The first-stage bootblocks (bootxx) of both the i386 and sparc architecture are now self-installing shell scripts that take an extent list (block spans) on standard input. This now allows to create, for example, bootable ISO9660 images for MirBSD/i386 and MirBSD/sparc (or even both at the same time) on a MirBSD/i386 (or even GNU/Linux/i386) box. This is another milestone in the progress of making sparc a full-blown, supported, architecture.

The HTML manual pages have now been split into a machine-independent and a machine-dependent part (or rather, two of them) as well. This allows a much faster release generation on sparc. Furthermore, related manual pages, such as uuencode(1), uudecode(1), b64encode(1) and b64decode(1), now list all of their aliases in the title and are hard linked to save space and generation time (and hopefully search engine traffic, who knows).

mksh R31d released

14.10.2007

mksh R31d has been released; read the ChangeLog for details. Basically, another busy loop spinning bug was fixed and everyone should upgrade. This release features PCC support.

mksh R31b has been released; read the ChangeLog for details. This quick follow-up release is because it fixes several important bugs etc.

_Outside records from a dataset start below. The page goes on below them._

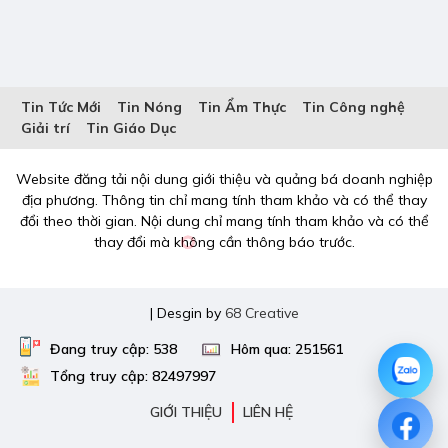
Tin Tức Mới
Tin Nóng
Tin Ẩm Thực
Tin Công nghệ
Giải trí
Tin Giáo Dục
Website đăng tải nội dung giới thiệu và quảng bá doanh nghiệp
địa phương. Thông tin chỉ mang tính tham khảo và có thể thay
đổi theo thời gian. Nội dung chỉ mang tính tham khảo và có thể
thay đổi mà không cần thông báo trước.
| Desgin by
68 Creative
Đang truy cập: 538
Hôm qua: 251561
Tổng truy cập: 82497997
GIỚI THIỆU
LIÊN HỆ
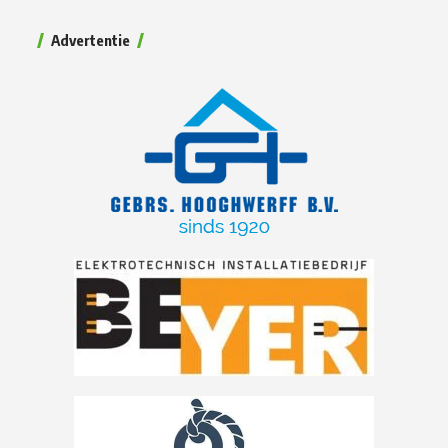
Advertentie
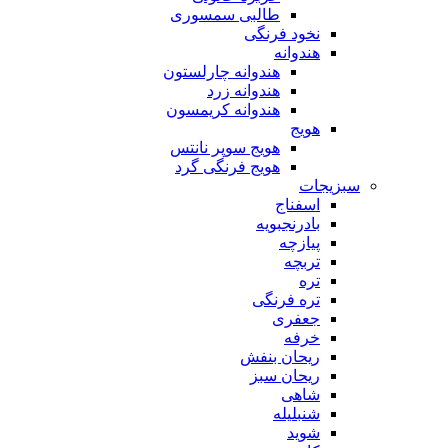
طالبی سمسوری
نخود فرنگی
هندوانه
هندوانه چارلستون
هندوانه زرد
هندوانه کریمسون
هویج
هویج سوپر نانتس
هویج فرنگی گرد
سبزیجات
اسفناج
بادرنجبویه
پیازچه
تربچه
تره
تره فرنگی
جعفری
خرفه
ریحان بنفش
ریحان سبز
شاهی
شنبلیله
شوید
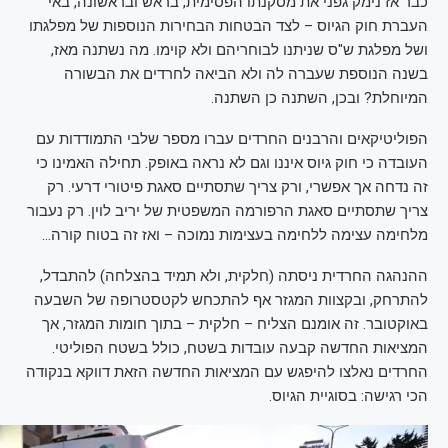
כבר אז נימק גפני את מסקנתו הפסימית, בראש ובראשונה, באי
העברת חוק הגיוס – לצד הבטחות הבחירות הנוספות של מפלגתו
ושל מפלגת ש"ס שניתנו לבוחריהם ולא קוימו. מה נשתנה מאז,
בשנה הנוספת שעברה לה ולא הביאה לחרדים את הבשורה
המיוחלת? ובכן, השתנה כן השתנה.
הפוליטיקאים והרבנים החרדים עברו מספר שלבי התמודדות עם
העובדה כי חוק גיוס איננו וגם לא נראה באופק. תחילה האמינו כי
זה נדחה אך אפשרי, ורק צריך שתסתיים סאגת פיטורי דרעי. רק
צריך שתסתיים סאגת הרפורמה המשפטית של יריב לוין. רק נעבור
מלחימה עצימה ללחימה בעצימות נמוכה – ואז זה בטוח קורה…
ההנהגה החרדית ניסתה (חלקית, ולא תמיד בהצלחה) להתבדל,
להתרחק, ובקצוות המגזר אף להתכחש לקטסטרופה של השבעה
באוקטובר. זה אומנם הצליח – חלקית – בתוך חומות המגזר, אך
המציאות החדשה קבעה עובדות בשטח, כולל בשטח הפוליטי.
החרדים נאלצו להיפגש עם המציאות החדשה הזאת דווקא בנקודה
הכי רגישה: בסוגיית הגיוס.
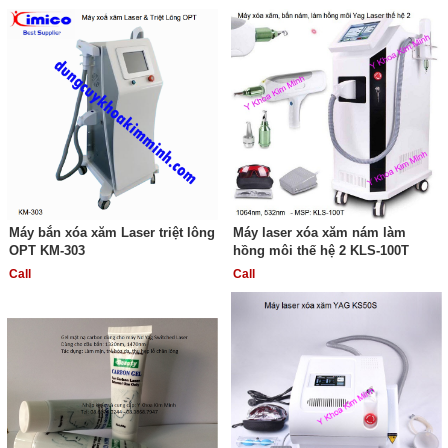
Máy bắn xóa xăm Laser triệt lông
Máy laser xóa xăm nám làm
OPT KM-303
hồng môi thế hệ 2 KLS-100T
Call
Call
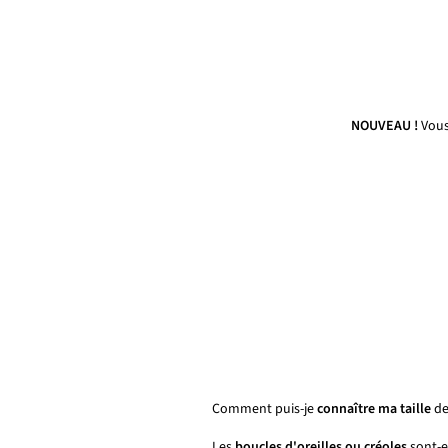
NOUVEAU !
Vous
Comment puis-je
connaître ma taille
de
Les
boucles d'oreilles ou créoles
sont-el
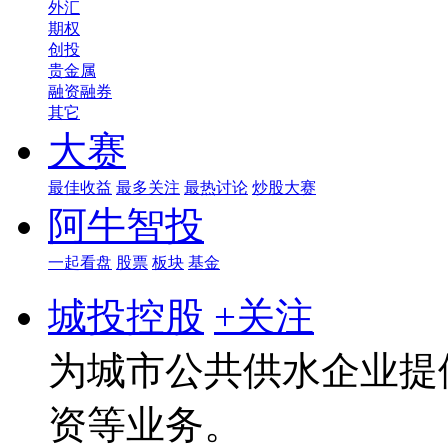
外汇
期权
创投
贵金属
融资融券
其它
大赛
最佳收益
最多关注
最热讨论
炒股大赛
阿牛智投
一起看盘
股票
板块
基金
城投控股
+关注
为城市公共供水企业提
资等业务。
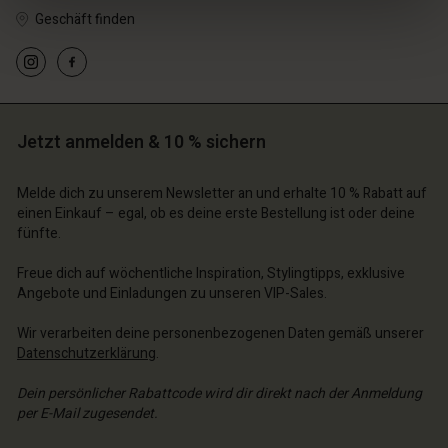
Geschäft finden
Jetzt anmelden & 10 % sichern
Melde dich zu unserem Newsletter an und erhalte 10 % Rabatt auf
einen Einkauf – egal, ob es deine erste Bestellung ist oder deine
fünfte.
n Konto
n Konto
n Konto
n Konto
n Konto
Freue dich auf wöchentliche Inspiration, Stylingtipps, exklusive
chäft finden
chäft finden
Angebote und Einladungen zu unseren VIP-Sales.
chäft finden
chäft finden
chäft finden
schland | Ein Land auswählen
schland | Ein Land auswählen
Wir verarbeiten deine personenbezogenen Daten gemäß unserer
schland | Ein Land auswählen
schland | Ein Land auswählen
n Konto
schland | Ein Land auswählen
Datenschutzerklärung
.
n Konto
chäft finden
Dein persönlicher Rabattcode wird dir direkt nach der Anmeldung
per E-Mail zugesendet.
chäft finden
schland | Ein Land auswählen
E-Mail-Adresse eingeben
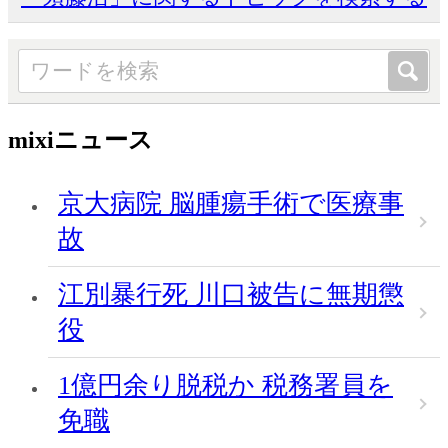
mixiニュース
京大病院 脳腫瘍手術で医療事
故
江別暴行死 川口被告に無期懲
役
1億円余り脱税か 税務署員を
免職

OSF/1 support thanks to the IceWM coffee pot maintainer, Josef “Jupp” Schugt.

Update: On 09/11, mksh R31c was released, thanks to Josef “Jupp” Söntgen (aka cnuke@)’s very late bug report, which was done IRL instead of via IRC or eMail, which are the usual channels. This release fixes arc4random.c on SunOS due to them bad OpenBSD guys using non-standard types in an API.

Update 2: Everyone should upgrade to mksh R31b or later, due to the bug fixes and their relevance.

mksh R31 released

07.09.2007

mksh R31 has been released; read the ChangeLog for details.

This release is dedicated to Bob “maradong” Hentges, Symlink Lëtzebuerg.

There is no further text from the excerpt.